Efficient Data Structures for Single-Cell Data Integration
Project Summary
Single-cell experiments are rapidly increasing in scope, generating formidable computational challenges for integrative analysis. This project democratizes atlas-scale integration of single-cell data with a new sparse matrix format that requires 1/10th the space of current standards without compromising performance. A new library for additive non-negative matrix factorization (NMF) facilitates the analysis of massive datasets, yields interpretable joint models of coordinated gene activity programs, and operates an order of magnitude faster than current standards.
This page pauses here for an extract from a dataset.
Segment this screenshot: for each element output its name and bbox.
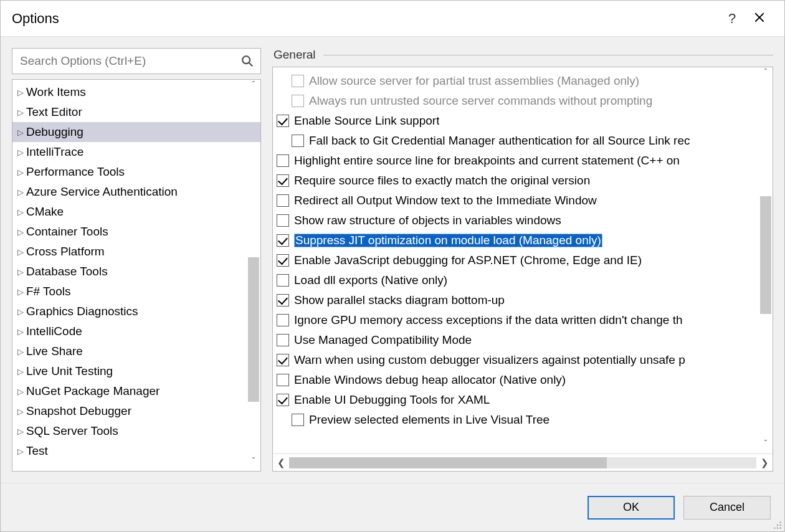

NMF relaxes assumptions of orthogonality to instead superimpose additive biological signals, revealing context-dependent gene activity programs and cellular identities. Co-regulation of genes or elements can be assessed by domain experts such as physicians or biologists without extensive training. Performant out-of-core normalization, dimension reduction, clustering, and visualization schemes benefit both analysts and domain experts, reducing computational burdens and allowing comparison of multiple approaches to suit experimental or exploratory aims. This approach operates out-of-core on arbitrary data slices, thus avoiding the need for distributed processing in most applications. As proof of principle, these novel methods can learn joint models of coordinated gene activity across organisms, disease contexts, and tens of millions of cells, all at previously unattainable resolution. These tools further lower barriers to understanding rare diseases, orphan genes, and novel perturbations, and will advance the adoption of single-cell atlases across and outside traditional academic silos.